*The task:* Starting with the first line of the records, write out each line exactly until you have included the line containing "The height and width of the screenshot is (2576, 676).".
### Given data ###
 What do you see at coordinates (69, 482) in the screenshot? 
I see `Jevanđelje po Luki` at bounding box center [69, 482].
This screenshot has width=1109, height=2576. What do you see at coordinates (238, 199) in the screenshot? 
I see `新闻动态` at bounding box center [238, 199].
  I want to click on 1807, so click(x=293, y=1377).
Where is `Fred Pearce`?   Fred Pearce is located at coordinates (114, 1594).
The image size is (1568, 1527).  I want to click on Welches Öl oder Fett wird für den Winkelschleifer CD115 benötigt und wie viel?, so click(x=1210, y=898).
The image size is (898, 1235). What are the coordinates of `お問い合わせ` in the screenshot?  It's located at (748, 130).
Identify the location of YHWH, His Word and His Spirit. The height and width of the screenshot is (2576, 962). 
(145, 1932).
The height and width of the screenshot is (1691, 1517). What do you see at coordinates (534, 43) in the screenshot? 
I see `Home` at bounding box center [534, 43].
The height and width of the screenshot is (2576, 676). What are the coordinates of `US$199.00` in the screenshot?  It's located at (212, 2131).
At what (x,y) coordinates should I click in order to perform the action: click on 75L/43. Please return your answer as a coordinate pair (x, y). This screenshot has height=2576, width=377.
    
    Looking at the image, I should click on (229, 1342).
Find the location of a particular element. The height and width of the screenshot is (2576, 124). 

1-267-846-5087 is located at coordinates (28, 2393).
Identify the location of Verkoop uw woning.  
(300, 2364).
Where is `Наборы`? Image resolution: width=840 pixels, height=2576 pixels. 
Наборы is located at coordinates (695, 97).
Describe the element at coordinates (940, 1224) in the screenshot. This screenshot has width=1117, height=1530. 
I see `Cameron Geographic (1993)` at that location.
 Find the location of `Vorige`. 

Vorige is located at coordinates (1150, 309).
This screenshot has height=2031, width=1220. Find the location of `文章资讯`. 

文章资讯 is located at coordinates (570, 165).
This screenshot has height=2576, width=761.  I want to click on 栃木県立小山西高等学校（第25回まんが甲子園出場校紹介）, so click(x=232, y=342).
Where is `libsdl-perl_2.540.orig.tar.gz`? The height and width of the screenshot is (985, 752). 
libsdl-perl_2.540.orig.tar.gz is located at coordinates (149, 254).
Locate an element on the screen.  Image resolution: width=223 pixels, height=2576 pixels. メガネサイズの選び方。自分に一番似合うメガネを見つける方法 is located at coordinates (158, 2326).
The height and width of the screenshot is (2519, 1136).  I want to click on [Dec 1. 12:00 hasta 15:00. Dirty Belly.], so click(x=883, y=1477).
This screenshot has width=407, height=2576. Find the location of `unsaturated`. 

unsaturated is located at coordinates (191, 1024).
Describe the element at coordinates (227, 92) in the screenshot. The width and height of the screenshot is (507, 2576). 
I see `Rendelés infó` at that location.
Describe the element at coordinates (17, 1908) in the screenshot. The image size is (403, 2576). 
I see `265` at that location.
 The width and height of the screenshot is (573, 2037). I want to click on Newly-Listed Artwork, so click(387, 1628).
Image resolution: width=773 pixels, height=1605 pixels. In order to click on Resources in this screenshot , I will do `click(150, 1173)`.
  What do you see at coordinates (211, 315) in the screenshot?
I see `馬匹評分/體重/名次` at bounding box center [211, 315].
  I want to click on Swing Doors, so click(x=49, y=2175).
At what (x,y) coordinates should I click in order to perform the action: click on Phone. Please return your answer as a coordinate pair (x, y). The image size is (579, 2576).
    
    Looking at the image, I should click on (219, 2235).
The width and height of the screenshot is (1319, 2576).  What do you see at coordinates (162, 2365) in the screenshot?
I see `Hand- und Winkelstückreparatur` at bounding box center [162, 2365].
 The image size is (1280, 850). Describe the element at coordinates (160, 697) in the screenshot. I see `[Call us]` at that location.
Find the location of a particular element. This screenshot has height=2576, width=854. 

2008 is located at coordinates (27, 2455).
###
*Response:*
 What do you see at coordinates (69, 482) in the screenshot? 
I see `Jevanđelje po Luki` at bounding box center [69, 482].
This screenshot has width=1109, height=2576. What do you see at coordinates (238, 199) in the screenshot? 
I see `新闻动态` at bounding box center [238, 199].
  I want to click on 1807, so click(x=293, y=1377).
Where is `Fred Pearce`?   Fred Pearce is located at coordinates (114, 1594).
The image size is (1568, 1527).  I want to click on Welches Öl oder Fett wird für den Winkelschleifer CD115 benötigt und wie viel?, so click(x=1210, y=898).
The image size is (898, 1235). What are the coordinates of `お問い合わせ` in the screenshot?  It's located at (748, 130).
Identify the location of YHWH, His Word and His Spirit. The height and width of the screenshot is (2576, 962). 
(145, 1932).
The height and width of the screenshot is (1691, 1517). What do you see at coordinates (534, 43) in the screenshot? 
I see `Home` at bounding box center [534, 43].
The height and width of the screenshot is (2576, 676). What are the coordinates of `US$199.00` in the screenshot?  It's located at (212, 2131).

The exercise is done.